You are viewing a plain text version of this content. The canonical link for it is here.
Posted to common-issues@hadoop.apache.org by "Steve Loughran (JIRA)" <ji...@apache.org> on 2017/08/01 17:14:00 UTC
[jira] [Commented] (HADOOP-13887) Support for client-side encryption in S3A file system

    [ https://issues.apache.org/jira/browse/HADOOP-13887?page=com.atlassian.jira.plugin.system.issuetabpanels:comment-tabpanel&focusedCommentId=16109336#comment-16109336 ] 

Steve Loughran commented on HADOOP-13887:
-----------------------------------------

Like I warned, all I worry about in s3a right now is s3guard and any regressions from things like AWS SDK updates, so not looking at this in too much detail.

I think the option of using object tags to preserve the data is not one to be dismissed lightly, not if it allows a "budget" operation without paying for DDB IO.
# I also think the use case "handle data saved to Glacier" is something needed, hopefully this can do it.
# And there is also the opportunity gained from supporting s3-compatible object stores, as [~Thomas Demoor] and [~ehiggs] will point out.
I know you consider object tagging "wrong", but if we take over a couple of the tags for our purposes (one for security, one for "other", where we can embed permissions, checksum, etc), then that's something which can be managed, especially if we don't allow access to the object tags from the Hadoop APIs, You'd have to be running something alongside Hadoop to want to work with those tags.
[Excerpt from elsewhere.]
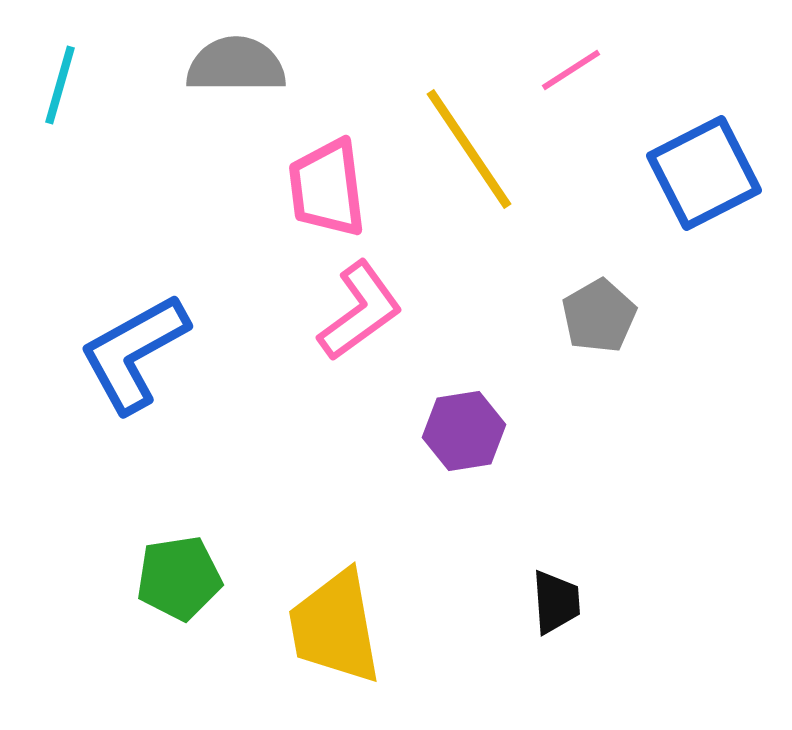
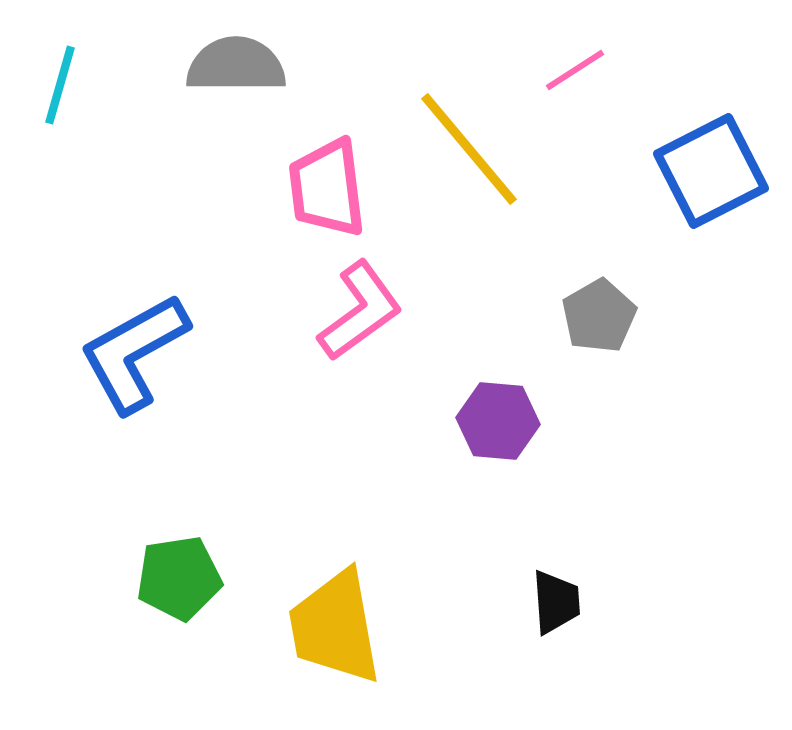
pink line: moved 4 px right
yellow line: rotated 6 degrees counterclockwise
blue square: moved 7 px right, 2 px up
purple hexagon: moved 34 px right, 10 px up; rotated 14 degrees clockwise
I have one more little problem to throw into the mix; in HADOOP-13786 we will have objects which don't come into existence (i.e. the multipart PUT is completed) until a job is completed, *potentially on a different host*. If the OEMI info is attached as metadata in the put, this happens automatically. If a new DDB table is used to map path -> OEMI, then the OEMI data is going to have to be propagated with the pending commit data and the job commit will have to create a new entry mapping the final pathname to the OEMI needed to decrypt the data.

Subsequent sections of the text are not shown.